The rapid proliferation of generative artificial intelligence is casting a long shadow over the $3 trillion private credit market, as investors and analysts warn that the technology could destabilize the software sector—a traditional cornerstone of private lending. Once considered a safe haven of recurring revenue and high margins, software companies are now facing an existential challenge that threatens to trigger a wave of defaults among debt-laden firms struggling to adapt to the new technological landscape.
The Software Stronghold Under Siege
For years, private credit funds have aggressively deployed capital into software-as-a-service (SaaS) providers, drawn by their predictable cash flows and “sticky” customer bases. However, the emergence of AI-driven automation is fundamentally altering the competitive landscape. Legacy software providers that fail to integrate advanced AI capabilities risk rapid obsolescence, while others face the prospect of shrinking contract values as AI increases efficiency and reduces the need for traditional per-seat licensing models.
Rising Default Risks and Valuation Pressures
This shift has introduced a sophisticated layer of credit risk that was largely absent during the previous decade of tech expansion. As AI lowers the barriers to entry for nimble new competitors, established firms burdened by significant debt loads may find their interest coverage ratios squeezed. Market observers are increasingly concerned that the “valuation cushion” that previously protected lenders is eroding, leaving private credit portfolios vulnerable to sudden downgrades and restructuring demands if cash flows begin to falter.
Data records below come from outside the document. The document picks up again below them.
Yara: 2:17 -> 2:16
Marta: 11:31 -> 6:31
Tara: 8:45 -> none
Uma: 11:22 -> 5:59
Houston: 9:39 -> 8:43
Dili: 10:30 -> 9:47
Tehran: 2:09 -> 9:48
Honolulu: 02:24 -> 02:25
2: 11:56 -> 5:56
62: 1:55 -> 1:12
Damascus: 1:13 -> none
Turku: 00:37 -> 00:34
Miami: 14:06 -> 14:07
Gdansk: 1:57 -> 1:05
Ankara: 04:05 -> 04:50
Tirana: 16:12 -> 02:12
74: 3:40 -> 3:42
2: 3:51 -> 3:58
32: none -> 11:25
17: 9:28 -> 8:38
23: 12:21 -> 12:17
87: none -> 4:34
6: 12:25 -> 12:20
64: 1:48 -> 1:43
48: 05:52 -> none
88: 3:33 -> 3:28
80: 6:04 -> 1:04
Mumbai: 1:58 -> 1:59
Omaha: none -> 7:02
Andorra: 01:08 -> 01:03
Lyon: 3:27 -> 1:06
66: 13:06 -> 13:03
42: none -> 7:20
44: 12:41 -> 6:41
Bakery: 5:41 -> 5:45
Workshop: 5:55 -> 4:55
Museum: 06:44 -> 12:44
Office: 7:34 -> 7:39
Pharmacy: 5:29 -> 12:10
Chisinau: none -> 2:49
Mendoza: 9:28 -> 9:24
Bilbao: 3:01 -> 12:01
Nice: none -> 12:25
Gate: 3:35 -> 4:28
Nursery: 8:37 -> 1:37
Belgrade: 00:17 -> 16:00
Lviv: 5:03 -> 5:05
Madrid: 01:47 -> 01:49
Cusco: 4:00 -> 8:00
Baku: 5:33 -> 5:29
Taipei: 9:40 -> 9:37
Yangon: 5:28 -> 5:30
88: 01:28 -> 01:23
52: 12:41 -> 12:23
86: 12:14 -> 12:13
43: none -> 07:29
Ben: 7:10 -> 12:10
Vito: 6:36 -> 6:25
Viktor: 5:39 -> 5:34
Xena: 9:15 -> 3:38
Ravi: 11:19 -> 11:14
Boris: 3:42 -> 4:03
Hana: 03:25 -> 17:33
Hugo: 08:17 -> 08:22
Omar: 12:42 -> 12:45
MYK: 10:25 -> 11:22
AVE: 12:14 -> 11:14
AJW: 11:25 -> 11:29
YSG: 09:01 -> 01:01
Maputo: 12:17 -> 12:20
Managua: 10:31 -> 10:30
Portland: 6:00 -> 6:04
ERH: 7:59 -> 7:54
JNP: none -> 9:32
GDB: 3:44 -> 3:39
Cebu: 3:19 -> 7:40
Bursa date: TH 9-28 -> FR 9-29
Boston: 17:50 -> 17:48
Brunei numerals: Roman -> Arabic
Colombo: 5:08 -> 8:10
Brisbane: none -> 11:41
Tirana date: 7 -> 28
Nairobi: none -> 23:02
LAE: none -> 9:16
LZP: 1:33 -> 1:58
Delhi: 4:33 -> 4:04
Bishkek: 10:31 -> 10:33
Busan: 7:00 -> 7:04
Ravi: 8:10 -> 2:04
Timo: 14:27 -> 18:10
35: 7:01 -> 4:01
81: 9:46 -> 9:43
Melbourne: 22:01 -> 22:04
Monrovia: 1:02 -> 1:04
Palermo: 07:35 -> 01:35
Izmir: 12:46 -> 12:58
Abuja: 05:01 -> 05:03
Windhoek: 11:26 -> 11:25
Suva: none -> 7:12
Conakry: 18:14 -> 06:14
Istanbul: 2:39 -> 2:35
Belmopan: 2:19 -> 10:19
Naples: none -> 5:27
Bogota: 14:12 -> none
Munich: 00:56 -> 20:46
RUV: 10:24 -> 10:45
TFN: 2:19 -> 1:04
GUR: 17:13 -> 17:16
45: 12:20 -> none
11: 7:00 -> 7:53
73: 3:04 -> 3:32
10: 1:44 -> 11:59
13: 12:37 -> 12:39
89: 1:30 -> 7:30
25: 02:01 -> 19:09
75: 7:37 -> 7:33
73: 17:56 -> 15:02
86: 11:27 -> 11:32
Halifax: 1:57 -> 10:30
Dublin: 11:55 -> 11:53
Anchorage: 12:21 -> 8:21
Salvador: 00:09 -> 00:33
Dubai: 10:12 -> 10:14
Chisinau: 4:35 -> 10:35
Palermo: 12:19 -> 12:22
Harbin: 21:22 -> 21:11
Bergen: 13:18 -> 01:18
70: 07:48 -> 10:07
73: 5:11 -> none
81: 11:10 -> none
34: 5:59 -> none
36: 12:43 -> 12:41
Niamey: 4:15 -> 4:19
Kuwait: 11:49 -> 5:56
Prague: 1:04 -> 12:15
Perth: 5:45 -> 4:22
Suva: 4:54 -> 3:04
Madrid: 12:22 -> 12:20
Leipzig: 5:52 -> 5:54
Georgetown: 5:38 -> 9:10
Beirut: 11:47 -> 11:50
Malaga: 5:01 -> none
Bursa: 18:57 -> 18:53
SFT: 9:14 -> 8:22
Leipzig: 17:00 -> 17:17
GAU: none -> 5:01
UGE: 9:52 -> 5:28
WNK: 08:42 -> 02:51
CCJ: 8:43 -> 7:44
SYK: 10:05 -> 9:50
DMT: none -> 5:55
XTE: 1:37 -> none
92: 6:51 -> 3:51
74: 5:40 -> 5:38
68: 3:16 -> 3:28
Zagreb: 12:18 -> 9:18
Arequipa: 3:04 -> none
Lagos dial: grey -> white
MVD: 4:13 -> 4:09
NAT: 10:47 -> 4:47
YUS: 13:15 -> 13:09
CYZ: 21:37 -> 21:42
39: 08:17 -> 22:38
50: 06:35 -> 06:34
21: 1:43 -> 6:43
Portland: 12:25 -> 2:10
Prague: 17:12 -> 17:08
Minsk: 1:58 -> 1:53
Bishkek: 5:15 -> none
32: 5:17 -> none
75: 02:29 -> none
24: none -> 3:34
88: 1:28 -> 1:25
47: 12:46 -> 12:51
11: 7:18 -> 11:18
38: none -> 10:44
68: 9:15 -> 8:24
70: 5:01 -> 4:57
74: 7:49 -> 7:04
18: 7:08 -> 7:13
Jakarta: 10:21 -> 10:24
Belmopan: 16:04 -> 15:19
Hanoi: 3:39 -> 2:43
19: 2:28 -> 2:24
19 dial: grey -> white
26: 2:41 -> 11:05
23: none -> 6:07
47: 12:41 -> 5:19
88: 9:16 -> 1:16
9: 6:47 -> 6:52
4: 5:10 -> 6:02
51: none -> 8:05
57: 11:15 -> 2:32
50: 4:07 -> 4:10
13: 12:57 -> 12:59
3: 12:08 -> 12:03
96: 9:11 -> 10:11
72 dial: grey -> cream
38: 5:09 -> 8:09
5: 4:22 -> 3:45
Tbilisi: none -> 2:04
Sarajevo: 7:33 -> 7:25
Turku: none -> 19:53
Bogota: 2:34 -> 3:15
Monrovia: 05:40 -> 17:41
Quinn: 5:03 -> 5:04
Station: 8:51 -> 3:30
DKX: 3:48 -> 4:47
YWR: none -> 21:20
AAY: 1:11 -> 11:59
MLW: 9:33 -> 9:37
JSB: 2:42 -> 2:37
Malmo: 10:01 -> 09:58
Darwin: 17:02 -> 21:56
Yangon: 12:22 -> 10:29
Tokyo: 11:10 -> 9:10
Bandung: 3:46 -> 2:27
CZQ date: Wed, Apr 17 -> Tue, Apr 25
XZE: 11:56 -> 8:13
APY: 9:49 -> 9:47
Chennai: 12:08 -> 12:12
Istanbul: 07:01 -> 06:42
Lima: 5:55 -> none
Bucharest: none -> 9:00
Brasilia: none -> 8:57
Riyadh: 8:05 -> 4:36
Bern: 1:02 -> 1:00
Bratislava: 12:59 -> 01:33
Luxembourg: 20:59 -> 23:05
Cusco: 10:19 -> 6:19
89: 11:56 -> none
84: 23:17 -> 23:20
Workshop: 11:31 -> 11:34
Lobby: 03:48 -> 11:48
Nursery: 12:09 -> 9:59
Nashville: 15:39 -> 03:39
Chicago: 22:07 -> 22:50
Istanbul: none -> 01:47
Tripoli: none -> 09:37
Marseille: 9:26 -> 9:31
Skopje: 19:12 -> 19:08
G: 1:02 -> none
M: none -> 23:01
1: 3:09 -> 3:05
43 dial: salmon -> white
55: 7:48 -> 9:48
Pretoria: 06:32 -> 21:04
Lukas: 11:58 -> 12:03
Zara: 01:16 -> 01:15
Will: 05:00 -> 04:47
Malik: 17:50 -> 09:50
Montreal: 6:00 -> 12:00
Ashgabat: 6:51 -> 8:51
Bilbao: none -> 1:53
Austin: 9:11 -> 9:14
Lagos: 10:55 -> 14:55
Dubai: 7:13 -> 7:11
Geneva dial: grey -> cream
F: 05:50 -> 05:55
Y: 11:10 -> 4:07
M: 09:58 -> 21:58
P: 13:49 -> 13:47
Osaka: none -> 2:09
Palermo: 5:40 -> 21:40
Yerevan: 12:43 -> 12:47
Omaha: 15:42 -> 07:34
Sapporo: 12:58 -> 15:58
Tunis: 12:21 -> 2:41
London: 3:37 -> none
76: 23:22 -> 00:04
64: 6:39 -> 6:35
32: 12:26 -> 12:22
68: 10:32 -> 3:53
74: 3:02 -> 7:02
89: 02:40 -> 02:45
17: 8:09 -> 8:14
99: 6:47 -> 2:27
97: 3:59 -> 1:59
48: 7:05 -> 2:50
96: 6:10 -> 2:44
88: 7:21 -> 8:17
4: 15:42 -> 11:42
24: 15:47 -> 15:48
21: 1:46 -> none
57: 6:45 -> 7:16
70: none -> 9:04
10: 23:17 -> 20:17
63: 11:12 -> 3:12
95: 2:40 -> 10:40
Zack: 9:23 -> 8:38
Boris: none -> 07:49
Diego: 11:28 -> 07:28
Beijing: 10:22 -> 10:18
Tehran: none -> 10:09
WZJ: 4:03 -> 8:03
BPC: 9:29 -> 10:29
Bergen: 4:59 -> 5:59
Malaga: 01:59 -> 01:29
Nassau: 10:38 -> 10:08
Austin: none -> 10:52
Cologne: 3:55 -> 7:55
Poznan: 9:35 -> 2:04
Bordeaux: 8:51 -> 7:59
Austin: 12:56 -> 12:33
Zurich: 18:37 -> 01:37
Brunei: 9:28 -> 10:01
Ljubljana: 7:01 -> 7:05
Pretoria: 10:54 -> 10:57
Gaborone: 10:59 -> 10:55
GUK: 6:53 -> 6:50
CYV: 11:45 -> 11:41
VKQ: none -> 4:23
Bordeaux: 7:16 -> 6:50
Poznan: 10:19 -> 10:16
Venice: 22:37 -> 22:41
A New Era of Due Diligence
In response to these emerging threats, top-tier private credit managers are overhauling their underwriting processes to account for technological disruption. The focus has shifted from simple EBITDA growth to a rigorous assessment of a borrower’s “AI defensibility.” Lenders are now scrutinizing whether a company’s product suite can be easily replicated by large language models or if the firm possesses proprietary data that provides a sustainable competitive moat. As the industry grapples with these headwinds, the divide between AI winners and losers is expected to become the primary driver of credit performance in the coming years.